Each environment's env.hcl overrides the default:

# stage/env.hcl
locals {
  log_retention_days = 14
}

Two lines per environment. No console click-through, no drift, no surprise bill. The value flows through Terragrunt inputs into every module that creates a log group.

If you need long-term retention for compliance, ship logs to S3 via a subscription filter — don't raise CloudWatch retention to 400 days. S3 is an order of magnitude cheaper and you can lifecycle it to Glacier.

Two SNS topics, split by severity:

resource "aws_sns_topic" "critical" {
  name              = "${var.name_prefix}-alerts-critical"
  kms_master_key_id = var.kms_key_id
}

resource "aws_sns_topic" "warning" {
  name              = "${var.name_prefix}-alerts-warning"
  kms_master_key_id = var.kms_key_id
}

resource "aws_sns_topic_subscription" "critical_email" {
  for_each = local.enable_email ? toset(local.email_addresses) : toset([])

  topic_arn = aws_sns_topic.critical.arn
  protocol  = "email"
  endpoint  = each.value
}

Critical alarms (error rates, 5XX rates, DynamoDB system errors) go to the critical topic. Warnings (throttles, 4XX rates, p99 latency) go to the warning topic. Both topics are KMS-encrypted. Email addresses come in via a list input, so adding a new subscriber is a config change, not a console click.

The Teams piece is worth calling out because it's often described incorrectly. There is no Teams webhook involved here. Microsoft Teams exposes a per-channel email address — any message sent to that address posts into the channel. So "route critical alerts to the ops channel" becomes: subscribe the Teams channel's email address to the SNS topic, same as any other email subscriber. SNS fans out → Teams ingests the email → the channel gets the message. No bot, no bespoke integration, no token to rotate.

email_addresses = compact([
  var.ops_oncall_email,
  "<teams-channel-id>@amer.teams.ms",
])

It's the simplest possible thing that works, and it survives vendor changes to Teams webhook APIs because it doesn't use them.

Pattern 5: Per-resource-type alarm taxonomy

Different AWS services expose different metrics, but the alarm taxonomy stays consistent: errors, throughput problems, and latency. For each resource type I cover all three.

Lambda:

Error rate (metric math, critical) — errors as % of invocations
Throttles (raw count, warning) — concurrency ceiling hit
Duration p99 (extended statistic, warning) — performance regression

API Gateway:

5XX rate (metric math, critical) — server failures
4XX rate (metric math, warning) — client issues or misrouted requests
Latency p99 (extended statistic, warning) — slow endpoints

DynamoDB (using for_each over tables):

SystemErrors (critical) — AWS-side failures
UserErrors (warning) — malformed requests, usually our bug
ReadThrottleEvents / WriteThrottleEvents (warning) — capacity undersized
SuccessfulRequestLatency (warning) — slow queries

Each threshold is configurable via a monitoring_config variable, so staging can run looser thresholds than production without duplicating resource definitions.
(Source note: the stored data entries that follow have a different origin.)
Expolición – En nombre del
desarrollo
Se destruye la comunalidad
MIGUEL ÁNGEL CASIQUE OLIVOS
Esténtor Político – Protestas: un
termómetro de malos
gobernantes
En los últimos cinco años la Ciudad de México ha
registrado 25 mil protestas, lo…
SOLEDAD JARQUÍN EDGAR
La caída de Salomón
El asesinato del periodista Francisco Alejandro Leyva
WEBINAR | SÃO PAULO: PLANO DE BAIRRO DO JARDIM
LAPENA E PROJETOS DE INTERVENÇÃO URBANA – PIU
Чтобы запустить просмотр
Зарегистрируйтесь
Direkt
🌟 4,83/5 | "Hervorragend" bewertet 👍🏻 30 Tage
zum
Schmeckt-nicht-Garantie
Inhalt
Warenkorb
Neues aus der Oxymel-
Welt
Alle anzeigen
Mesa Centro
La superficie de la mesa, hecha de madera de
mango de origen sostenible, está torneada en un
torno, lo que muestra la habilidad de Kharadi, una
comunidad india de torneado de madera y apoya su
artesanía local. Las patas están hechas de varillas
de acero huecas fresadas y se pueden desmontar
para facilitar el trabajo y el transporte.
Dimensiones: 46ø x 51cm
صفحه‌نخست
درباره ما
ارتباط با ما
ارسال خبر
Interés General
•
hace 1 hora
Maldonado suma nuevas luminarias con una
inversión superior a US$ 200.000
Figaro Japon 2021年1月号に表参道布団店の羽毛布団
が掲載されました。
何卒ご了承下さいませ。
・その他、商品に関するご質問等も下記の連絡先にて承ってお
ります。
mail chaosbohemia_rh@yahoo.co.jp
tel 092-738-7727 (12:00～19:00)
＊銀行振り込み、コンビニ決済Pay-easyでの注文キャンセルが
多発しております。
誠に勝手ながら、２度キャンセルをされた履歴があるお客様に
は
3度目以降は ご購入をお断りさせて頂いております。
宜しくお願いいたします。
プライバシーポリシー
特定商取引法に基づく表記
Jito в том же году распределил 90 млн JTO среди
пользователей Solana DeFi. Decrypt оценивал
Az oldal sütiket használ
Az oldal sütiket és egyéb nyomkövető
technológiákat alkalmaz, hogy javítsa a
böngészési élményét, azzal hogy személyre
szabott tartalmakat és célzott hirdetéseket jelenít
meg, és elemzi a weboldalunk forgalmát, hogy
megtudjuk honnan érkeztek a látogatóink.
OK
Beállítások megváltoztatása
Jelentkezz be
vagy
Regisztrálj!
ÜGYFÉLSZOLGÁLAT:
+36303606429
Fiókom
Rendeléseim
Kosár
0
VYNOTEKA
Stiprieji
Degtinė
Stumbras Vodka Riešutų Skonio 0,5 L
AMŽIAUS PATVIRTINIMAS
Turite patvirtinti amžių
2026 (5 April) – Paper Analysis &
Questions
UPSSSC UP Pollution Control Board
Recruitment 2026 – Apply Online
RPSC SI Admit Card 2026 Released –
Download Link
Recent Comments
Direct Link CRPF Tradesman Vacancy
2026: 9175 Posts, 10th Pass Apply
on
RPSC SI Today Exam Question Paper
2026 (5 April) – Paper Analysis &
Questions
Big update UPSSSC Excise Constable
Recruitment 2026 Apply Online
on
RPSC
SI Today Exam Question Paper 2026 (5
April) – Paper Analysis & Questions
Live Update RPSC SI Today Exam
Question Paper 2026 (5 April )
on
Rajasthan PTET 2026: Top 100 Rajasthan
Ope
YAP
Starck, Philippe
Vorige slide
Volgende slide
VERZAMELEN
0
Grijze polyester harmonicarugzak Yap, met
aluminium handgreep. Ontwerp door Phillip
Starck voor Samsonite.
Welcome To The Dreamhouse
Defaults in the module, per-environment overrides slot in through the same env.hcl path that sets log retention.

What this buys you

Sandbox spin-up creates no alarms — one flag, no page storms.
A threshold change is a three-line MR with a reviewer, not a console click.
A new DynamoDB table gets all five alarm types automatically because it's in the for_each.
Log retention and thresholds are set per environment by the same file that sets the account ID.
Teams gets notified without a webhook, without a token, without a dedicated integration.

None of this is clever. It's taking the same "config is code" discipline you already apply to application infrastructure and extending it to the observability layer. Your alarms shouldn't be folklore — they should be in the repo, tagged, reviewed, and deployed, same as everything else.